В последние годы жизни Киреевский мало писал о литературе. Тем больший интерес представляет документ, свидетельствующий о том, что критик, некогда дебютировавший статьей «Нечто о поэзии Пушкина», помнил и любил поэта. В 1855 г. вышли в свет «Сочинения» Пушкина, изданные П. В. Анненковым, а П. И. Бартенев откликнулся на них рецензией «А. С. Пушкин. Материалы для его биографии». Тогда Киреевский написал Чаадаеву следующее письмо:
«С благодарностью возвращаю Вам книжку стихов Пушкина. Я прочел с большим <…>73* его послания к Вам и еще более убедился, что Вы только правы. Невозможно рассказывать жизнь Пушкина, не говоря о его отношениях к Вам. Но позвольте Вам повторить то, что я говорил Вам прежде: Вы правы только в отношении к Бартеньеву, а не в отношении к Пушкину и Вашей дружбе. Если человек, совсем не знавший Пушкина, расскажет об нем неполно или даже не так, то друзья Пушкина обязаны дополнить и поправить. Несмотря на его ошибки, мы все будем благодарны Бартеньеву за то, что он рассказал без ошибок. Он мог совсем не говорить о нем; на нем не лежало той обязанности спасти жизнь Пушкина от забвенья, какая лежит на его друзьях. И чем больше он любил их, тем принудительнее эта обязанность. Потому я надеюсь, что статья Бартеньева будет введением к Вашей, которую ожидаю с большим нетерпением.
Преданный Вам И. К.»
Чаадаев не успел написать статью, которую ждал от него Киреевский, — менее чем через полгода его не стало.

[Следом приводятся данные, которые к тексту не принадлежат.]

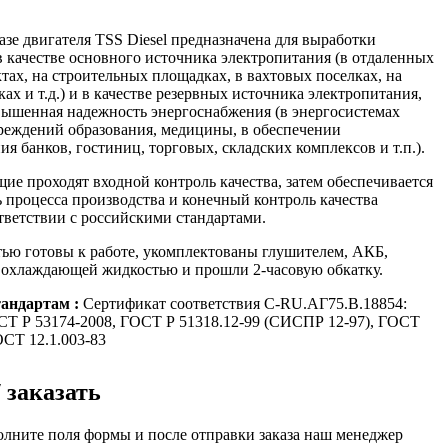
зе двигателя TSS Diesel предназначена для выработки
в качестве основного источника электропитания (в отдаленных
тах, на строительных площадках, в вахтовых поселках, на
ах и т.д.) и в качестве резервных источника электропитания,
овышенная надежность энергоснабжения (в энергосистемах
реждений образования, медицины, в обеспечении
 банков, гостиниц, торговых, складских комплексов и т.п.).
ие проходят входной контроль качества, затем обеспечивается
 процесса производства и конечный контроль качества
тветствии с российскими стандартами.
ью готовы к работе, укомплектованы глушителем, АКБ,
 охлаждающей жидкостью и прошли 2-часовую обкатку.
тандартам :
Сертификат соответствия C-RU.АГ75.B.18854:
СТ Р 53174-2008, ГОСТ Р 51318.12-99 (СИСПР 12-97), ГОСТ
ОСТ 12.1.003-83
 заказать
олните поля формы и после отправки заказа наш менеджер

Эволюция, которую пережил Киреевский, привела к тому, что он вступил в спор с самим собой. «… У нас под русским духом понимают только отсутствие образованности», — писал он. Но кто же совершает эту ошибку? Не сам ли Киреевский, когда утверждает в «Девятнадцатом веке», что у нас «искать национального — значит искать необразованного?»
Перемены во взглядах Киреевского впечатляли даже его друзей. «Он перебывал локкистом, спинозистом, кантистом, шеллингистом, даже гегельянцем; он доходил в своем неверии даже до отрицания необходимости существования бога; а впоследствии он сделался не только православным, но даже приверженцем "Добротолюбня". С Хомяковым у Киреевского были всегдашние нескончаемые споры: сперва Киреевский находил, что Хомяков чересчур церковен, что он недостаточно ценил европейскую цивилизацию и что он хотел нас нарядить в зипуны и обуть в лапти; впоследствии Киреевский упрекал Хомякова в излишнем рационализме и в недостатке чувства в дедах веры».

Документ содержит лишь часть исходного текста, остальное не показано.